Tether’s AI research division, Tether Data, has released QVAC MedPsy, a new family of text-only medical language models optimized for edge deployment. The models come in 1.7 billion and 4 billion parameter versions and are designed to run on consumer hardware including smartphones, laptops, and wearable devices while maintaining strong medical reasoning performance.
According to Tether Data, the smaller QVAC MedPsy-1.7B model achieved an average score of 62.62 across seven closed-ended medical benchmarks. The company said this outperformed Google’s MedGemma-1.5-4B-it model by more than 11 points despite using less than half the parameters. It also approached the performance of larger reasoning-focused models such as Qwen3-4B-Thinking-2507.
The larger QVAC MedPsy-4B model reportedly surpassed MedGemma-27B-text-it on several benchmarks tied to practical healthcare reasoning. On HealthBench Hard, which measures performance in more realistic clinical scenarios, Tether Data reported scores of 58.00 for MedPsy-4B compared with 42.00 for Google’s 27-billion-parameter system.
Tether Data also emphasized inference efficiency as a major differentiator. The company said MedPsy-4B generated benchmark answers using an average of roughly 909 tokens, compared with approximately 2,953 tokens for Qwen3-4B-Thinking-2507. Lower token usage reduces latency and compute costs, which is particularly important for real-time deployment on lower-power devices.
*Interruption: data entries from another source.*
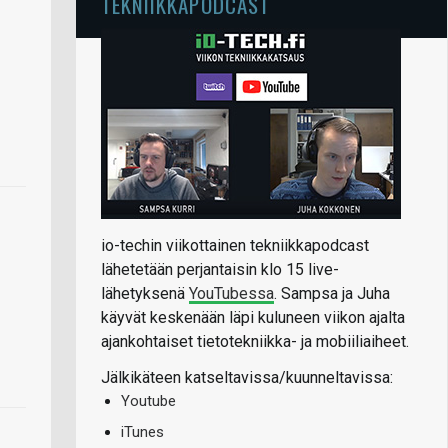
TEKNIIKKAPODCAST
io-techin viikottainen tekniikkapodcast
lähetetään perjantaisin klo 15 live-
lähetyksenä
YouTubessa
. Sampsa ja Juha
käyvät keskenään läpi kuluneen viikon ajalta
ajankohtaiset tietotekniikka- ja mobiiliaiheet.
Jälkikäteen katseltavissa/kuunneltavissa:
Youtube
iTunes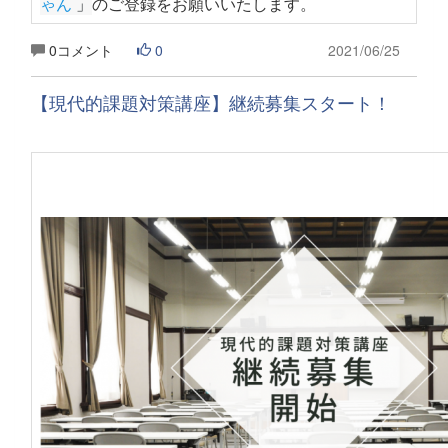
ゃん
 」
のご登録をお願いいたします
。
0コメント
0
2021/06/25
【現代的課題対策講座】継続募集スタート！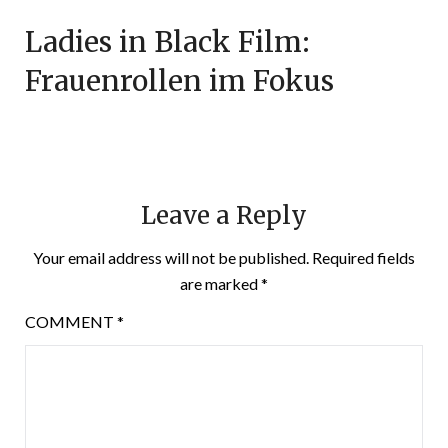
Ladies in Black Film:
Frauenrollen im Fokus
Leave a Reply
Your email address will not be published.
Required fields
are marked
*
COMMENT
*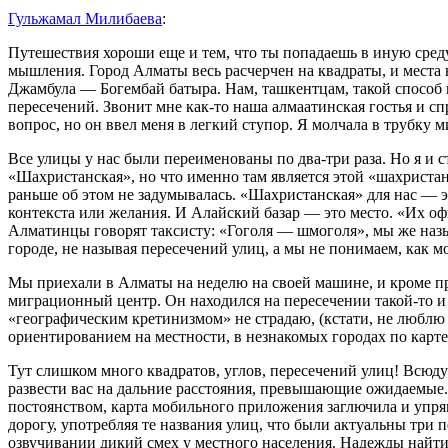
Гульжамал Милибаева
:
Путешествия хороши еще и тем, что ты попадаешь в иную среду
мышления. Город Алматы весь расчерчен на квадраты, и места 
Джамбула — Богембай батыра. Нам, ташкентцам, такой способ 
пересечений. Звонит мне как-то наша алмаатинская гостья и с
вопрос, но он ввел меня в легкий ступор. Я молчала в трубку м
Все улицы у нас были переименованы по два-три раза. Но я и ст
«Шахристанская», но что именно там является этой «шахристан
раньше об этом не задумывалась. «Шахристанская» для нас — это
контекста или желания. И Алайский базар — это место. «Их офи
Алматинцы говорят таксисту: «Гоголя — шмоголя», мы же наз
городе, не называя пересечений улиц, а мы не понимаем, как м
Мы приехали в Алматы на неделю на своей машине, и кроме про
миграционный центр. Он находился на пересечении такой-то и т
«географическим кретинизмом» не страдаю, (кстати, не люблю 
ориентированием на местности, в незнакомых городах по карт
Тут слишком много квадратов, углов, пересечений улиц! Всюду
развести вас на дальние расстояния, превышающие ожидаемые
постоянством, карта мобильного приложения заглючила и упрям
дорогу, употребляя те названия улиц, что были актуальны три 
озвучивании дикий смех у местного населения. Надежды найти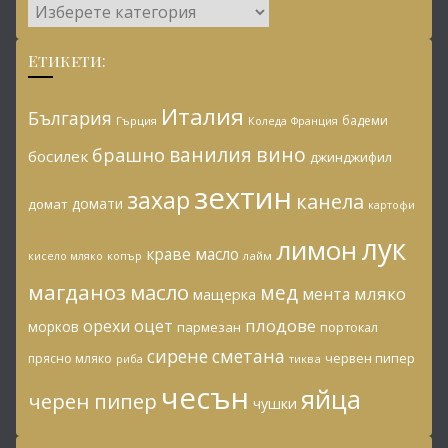
Категории:
Етикети:
Италия
България
бадеми
Гърция
Коледа
Франция
ванилия
вино
брашно
босилек
джинджифил
зехтин
захар
канела
домати
домат
картофи
лук
лимон
краве масло
копър
лайм
кисело мляко
магданоз
масло
мед
мляко
мента
мащерка
плодове
орехи
оцет
морков
пармезан
портокал
сирене
сметана
червен пипер
прясно мляко
риба
тиква
чесън
яйца
черен пипер
чушки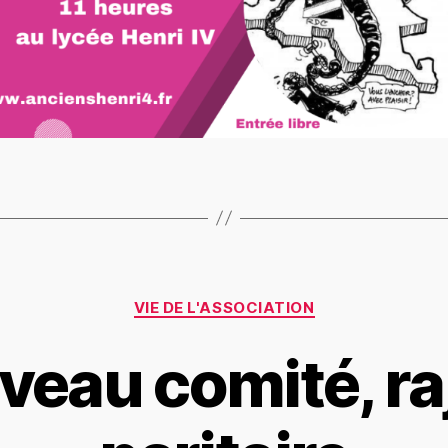
VIE DE L'ASSOCIATION
eau comité, ra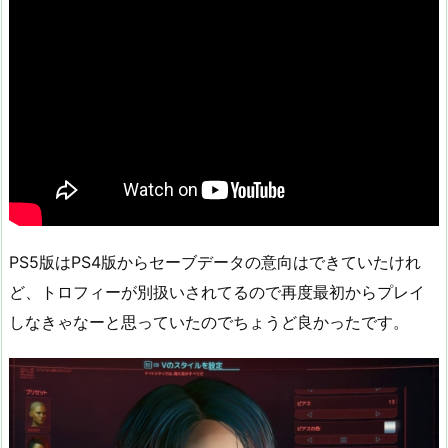
PS5版はPS4版からセーブデータの意向はできていたけれ
ど、トロフィーが別扱いされてるので再度最初からプレイ
しなきゃなーと思っていたのでちょうど良かったです。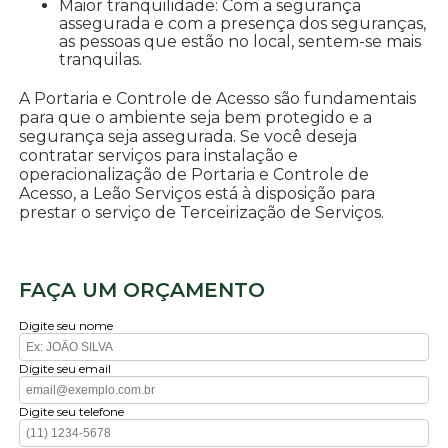
Maior tranquilidade: Com a segurança
assegurada e com a presença dos seguranças,
as pessoas que estão no local, sentem-se mais
tranquilas.
A Portaria e Controle de Acesso são fundamentais
para que o ambiente seja bem protegido e a
segurança seja assegurada. Se você deseja
contratar serviços para instalação e
operacionalização de Portaria e Controle de
Acesso, a Leão Serviços está à disposição para
prestar o serviço de Terceirização de Serviços.
FAÇA UM ORÇAMENTO
Digite seu nome
Digite seu email
Digite seu telefone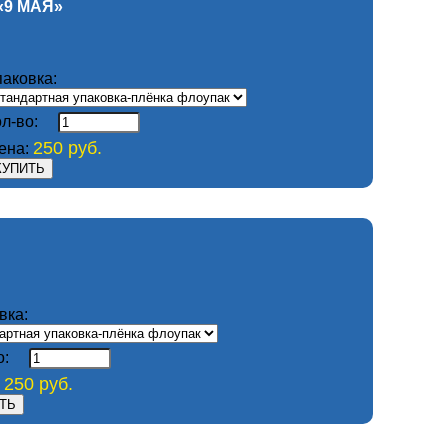
«9 МАЯ»
паковка:
ол-во:
250 руб.
ена:
вка:
о:
250 руб.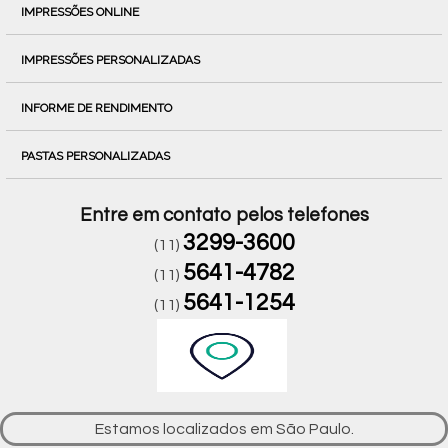
IMPRESSÕES ONLINE
IMPRESSÕES PERSONALIZADAS
INFORME DE RENDIMENTO
PASTAS PERSONALIZADAS
Entre em contato pelos telefones
3299-3600
(11)
5641-4782
(11)
5641-1254
(11)
Estamos localizados em São Paulo.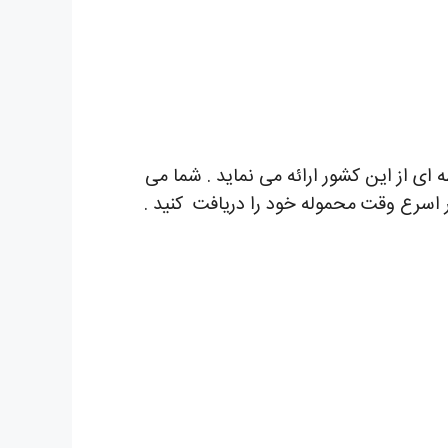
 ای از این کشور ارائه می نماید . شما می
ر اسرع وقت محموله خود را دریافت کنید .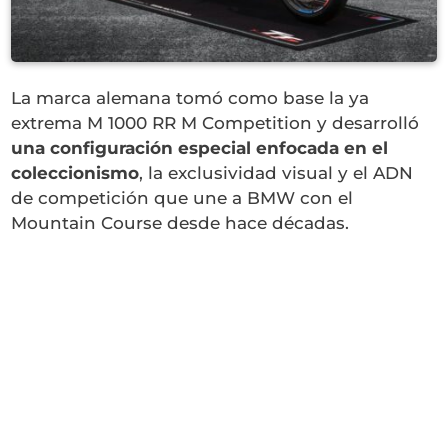
La marca alemana tomó como base la ya
extrema M 1000 RR M Competition y desarrolló
una configuración especial enfocada en el
coleccionismo
, la exclusividad visual y el ADN
de competición que une a BMW con el
Mountain Course desde hace décadas.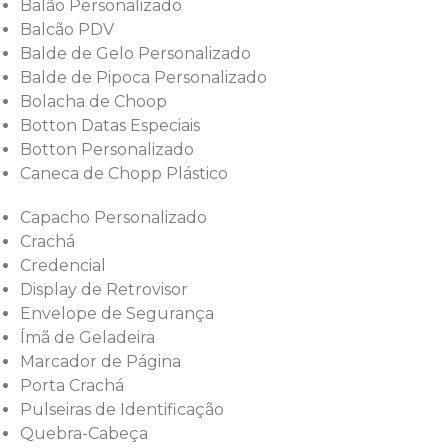
Balão Personalizado
Balcão PDV
Balde de Gelo Personalizado
Balde de Pipoca Personalizado
Bolacha de Choop
Botton Datas Especiais
Botton Personalizado
Caneca de Chopp Plástico
Capacho Personalizado
Crachá
Credencial
Display de Retrovisor
Envelope de Segurança
Ímã de Geladeira
Marcador de Página
Porta Crachá
Pulseiras de Identificação
Quebra-Cabeça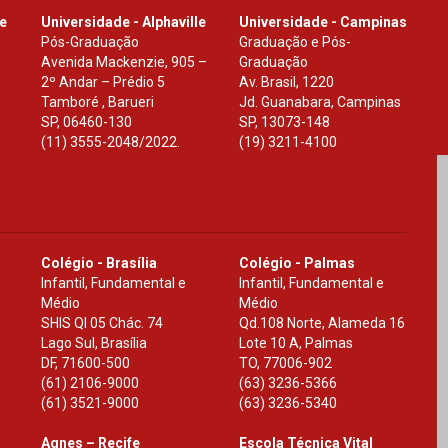
le
Universidade - Alphaville
Universidade - Campinas
Pós-Graduação
Graduação e Pós-
Avenida Mackenzie, 905 –
Graduação
2º Andar – Prédio 5
Av. Brasil, 1220
Tamboré , Barueri
Jd. Guanabara, Campinas
SP
,
06460-130
SP
,
13073-148
(11) 3555-2048/2022.
(19) 3211-4100
Colégio - Brasília
Colégio - Palmas
Infantil, Fundamental e
Infantil, Fundamental e
Médio
Médio
SHIS Ql 05 Chác. 74
Qd.108 Norte, Alameda 16
Lago Sul, Brasília
Lote 10 A, Palmas
DF
,
71600-500
TO
,
77006-902
(61) 2106-9000
(63) 3236-5366
(61) 3521-9000
(63) 3236-5340
Agnes – Recife
Escola Técnica Vital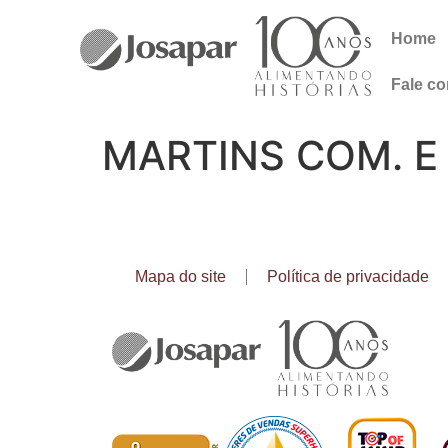
Home
Fale c
MARTINS COM. E 
Mapa do site
Política de privacidade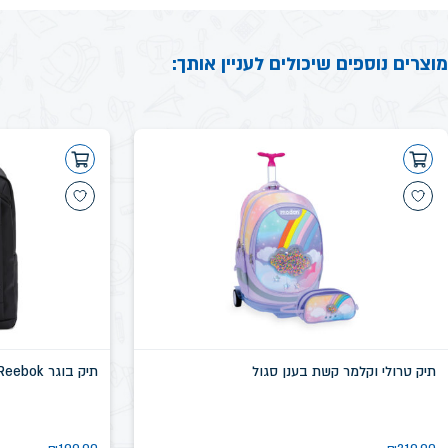
מוצרים נוספים שיכולים לעניין אותך:
תיק טרולי וקלמר קשת בענן סגול
תיק בוגר Reebok שחור דגם שיקגו SN58639D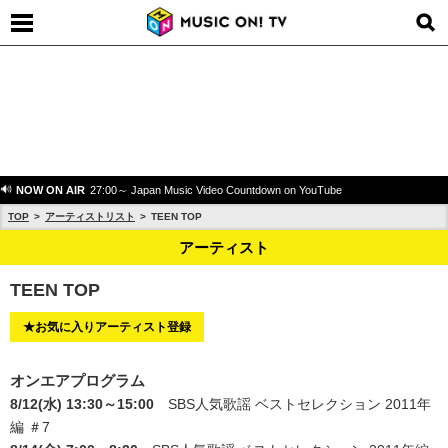
NOW ON AIR
27:00～ Japan Music Video Countdown on YouTube
TOP
アーティストリスト
TEEN TOP
アーティスト
TEEN TOP
★お気に入りアーティスト登録
オンエアプログラム
8/12(水) 13:30～15:00
SBS人気歌謡 ベストセレクション 2011年
編 ＃7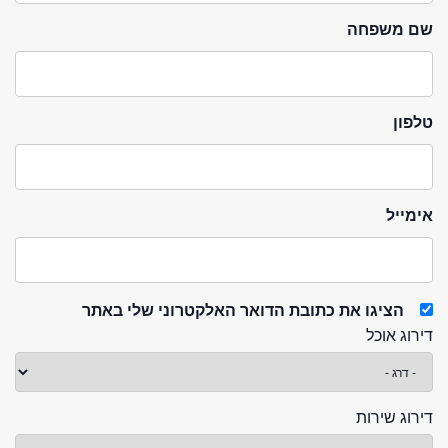
שם משפחה
טלפון
אימייל
הציגו את כתובת הדואר האלקטרוני שלי באתר
דירוג אוכל
דירוג שירות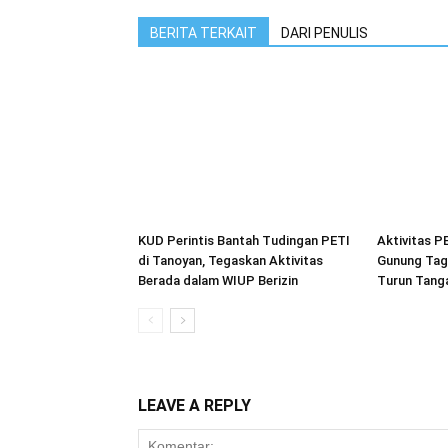
BERITA TERKAIT
DARI PENULIS
KUD Perintis Bantah Tudingan PETI
Aktivitas P
di Tanoyan, Tegaskan Aktivitas
Gunung Tag
Berada dalam WIUP Berizin
Turun Tang
LEAVE A REPLY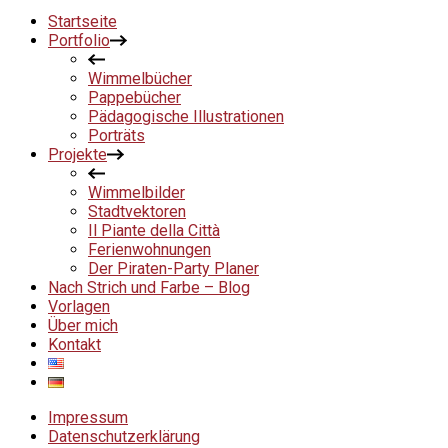
Startseite
Portfolio
Wimmelbücher
Pappebücher
Pädagogische Illustrationen
Porträts
Projekte
Wimmelbilder
Stadtvektoren
Il Piante della Città
Ferienwohnungen
Der Piraten-Party Planer
Nach Strich und Farbe – Blog
Vorlagen
Über mich
Kontakt
Impressum
Datenschutzerklärung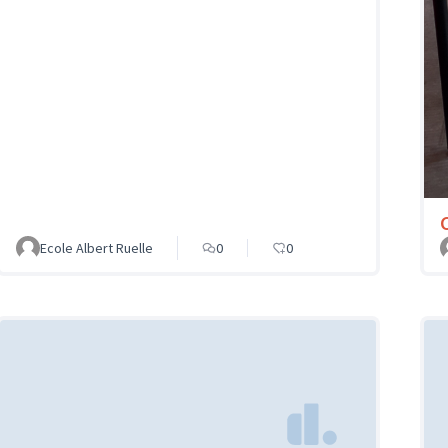
Ecole Albert Ruelle
0
0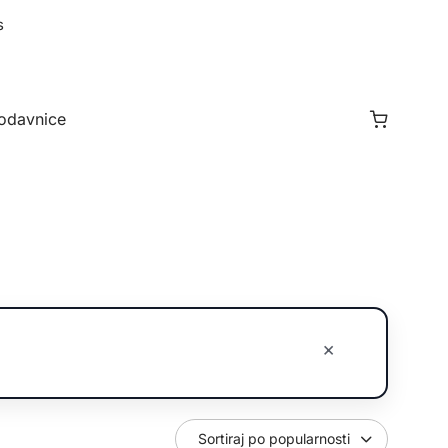
s
odavnice
×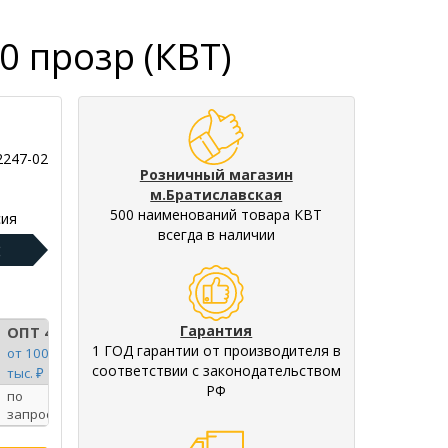
0 прозр (КВТ)
2247-02
Розничный магазин
м.Братиславская
500 наименований товара КВТ
ия
всегда в наличии
:
Гарантия
ОПТ 4
1 ГОД гарантии от производителя в
от 100
соответствии с законодательством
тыс. ₽
РФ
по
запросу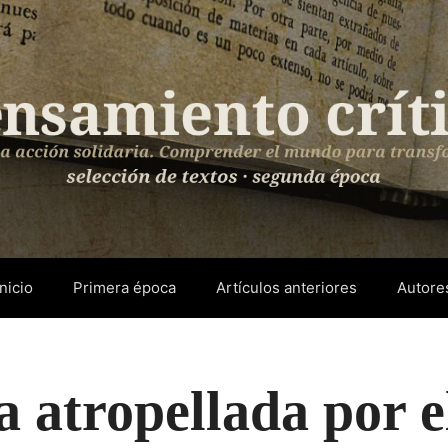
Inicio
Primera época
Artículos anteriores
Autore
 atropellada por e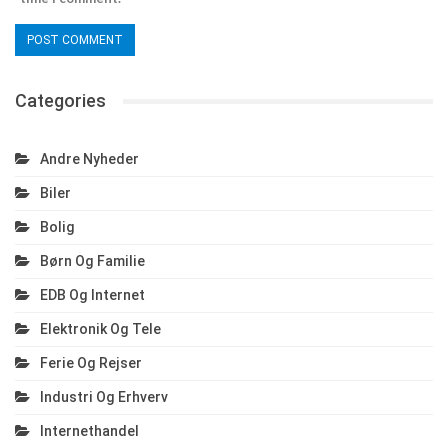
Categories
Andre Nyheder
Biler
Bolig
Børn Og Familie
EDB Og Internet
Elektronik Og Tele
Ferie Og Rejser
Industri Og Erhverv
Internethandel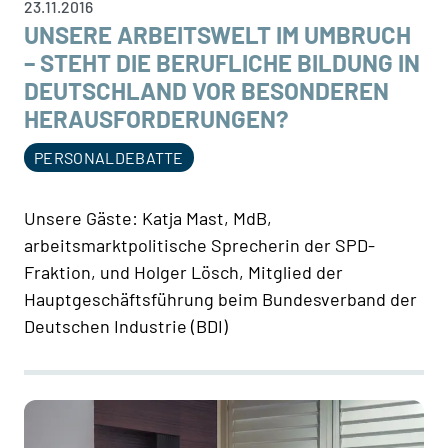
23.11.2016
UNSERE ARBEITSWELT IM UMBRUCH
– STEHT DIE BERUFLICHE BILDUNG IN
DEUTSCHLAND VOR BESONDEREN
HERAUSFORDERUNGEN?
PERSONALDEBATTE
Unsere Gäste: Katja Mast, MdB,
arbeitsmarktpolitische Sprecherin der SPD-
Fraktion, und Holger Lösch, Mitglied der
Hauptgeschäftsführung beim Bundesverband der
Deutschen Industrie (BDI)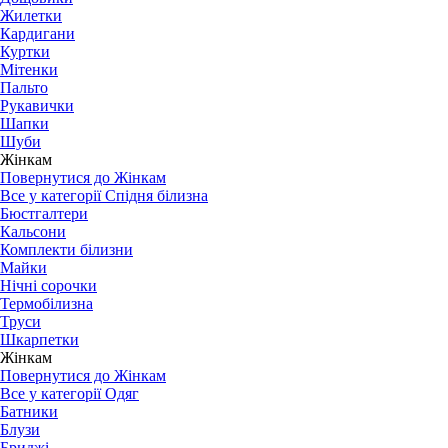
Жилетки
Кардигани
Куртки
Мітенки
Пальто
Рукавички
Шапки
Шуби
Жінкам
Повернутися до Жінкам
Все у категорії Спідня білизна
Бюстгалтери
Кальсони
Комплекти білизни
Майки
Нічні сорочки
Термобілизна
Труси
Шкарпетки
Жінкам
Повернутися до Жінкам
Все у категорії Одяг
Батники
Блузи
Бриджі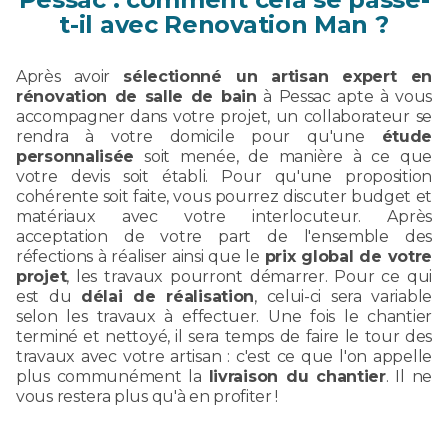
t-il avec Renovation Man ?
Après avoir
sélectionné un artisan expert en
rénovation de salle de bain
à Pessac apte à vous
accompagner dans votre projet, un collaborateur se
rendra à votre domicile pour qu'une
étude
personnalisée
soit menée, de manière à ce que
votre devis soit établi. Pour qu'une proposition
cohérente soit faite, vous pourrez discuter budget et
matériaux avec votre interlocuteur. Après
acceptation de votre part de l'ensemble des
réfections à réaliser ainsi que le
prix global de votre
projet
, les travaux pourront démarrer. Pour ce qui
est du
délai de réalisation
, celui-ci sera variable
selon les travaux à effectuer. Une fois le chantier
terminé et nettoyé, il sera temps de faire le tour des
travaux avec votre artisan : c'est ce que l'on appelle
plus communément la
livraison du chantier
. Il ne
vous restera plus qu'à en profiter !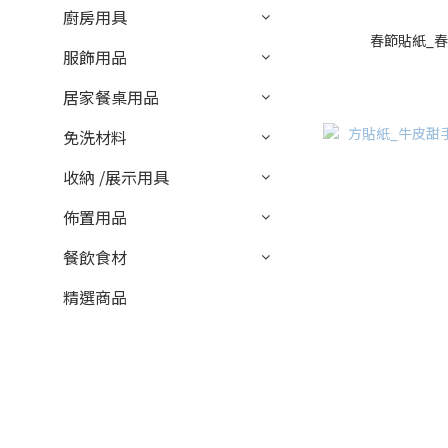
廚房用具
春節貼紙_春_
服飾用品
居家餐桌用品
免洗材料
收納 /展示用具
佈置用品
餐飲食材
精選商品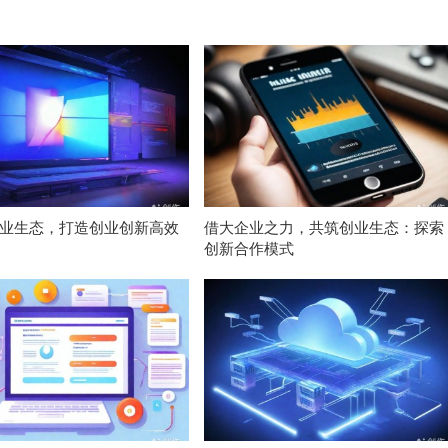
业生态，打造创业创新高效
借大企业之力，共筑创业生态：探索
创新合作模式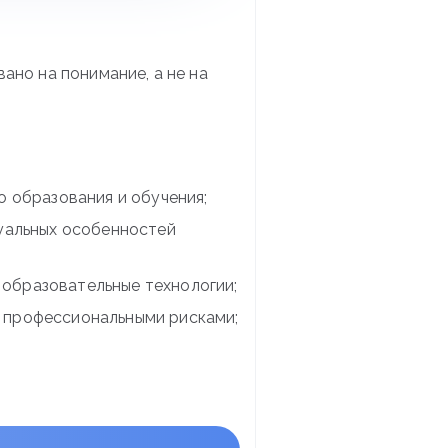
ано на понимание, а не на
о образования и обучения;
дуальных особенностей
образовательные технологии;
 профессиональными рисками;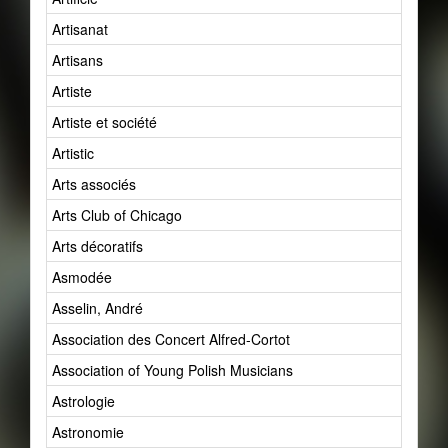
Artisanat
Artisans
Artiste
Artiste et société
Artistic
Arts associés
Arts Club of Chicago
Arts décoratifs
Asmodée
Asselin, André
Association des Concert Alfred-Cortot
Association of Young Polish Musicians
Astrologie
Astronomie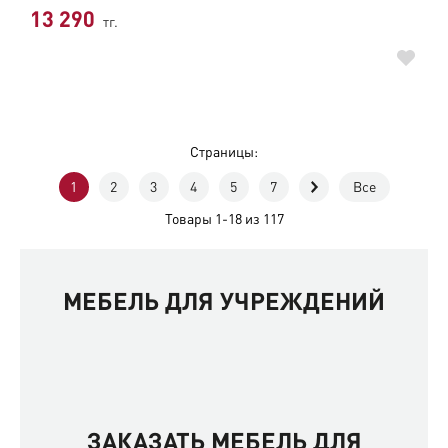
13 290
тг.
Страницы:
1
2
3
4
5
7
Все
Товары 1-18 из 117
МЕБЕЛЬ ДЛЯ УЧРЕЖДЕНИЙ
ЗАКАЗАТЬ МЕБЕЛЬ ДЛЯ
The models are being released under the Apache 2.0 license for research and educational use. Tether Data is also publishing GGUF versions compatible with llama.cpp and its own QVAC SDK, including quantized variants designed to reduce storage requirements while maintaining most benchmark performance. The company said some compressed versions cut file size by nearly 70% with minimal performance degradation.
QVAC MedPsy was evaluated across eight benchmark suites covering clinical reasoning, biomedical research, health literacy, and underserved healthcare contexts. These included MedQA-USMLE, MedMCQA, PubMedQA, AfriMedQA, and HealthBench.
Smaller Medical Models Target Real-World Deployment
The release reflects growing demand for medical AI systems that can run locally instead of relying entirely on cloud infrastructure. Most high-performing healthcare language models are too large to deploy directly on edge devices, limiting their use in low-connectivity or privacy-sensitive environments.
By reducing parameter count and token usage while maintaining benchmark performance, Tether Data is targeting practical deployment scenarios such as offline clinical assistance, medical education tools, and decision-support systems operating directly on consumer hardware.
The focus on local inference is also significant for healthcare providers dealing with strict data privacy requirements. Running models directly on devices can reduce the need to transmit sensitive patient information to remote servers, which may simplify compliance and improve response times.
Tether Expands Into AI-Driven Health Technologies
The MedPsy launch is part of a broader expansion of Tether’s AI and health technology efforts. Earlier, the company introduced BrainWhisperer, a brain-computer interface system designed to convert neural activity into text using on-device AI processing. Tether claimed the system achieved up to 98.3% accuracy while keeping neural data local to the device.
Tether has also been expanding into consumer wellness technologies through investment activity. Eight Sleep recently received a strategic investment from Tether Investments at a reported $1.5 billion valuation, with a focus on AI-driven sleep monitoring and personalized health intelligence.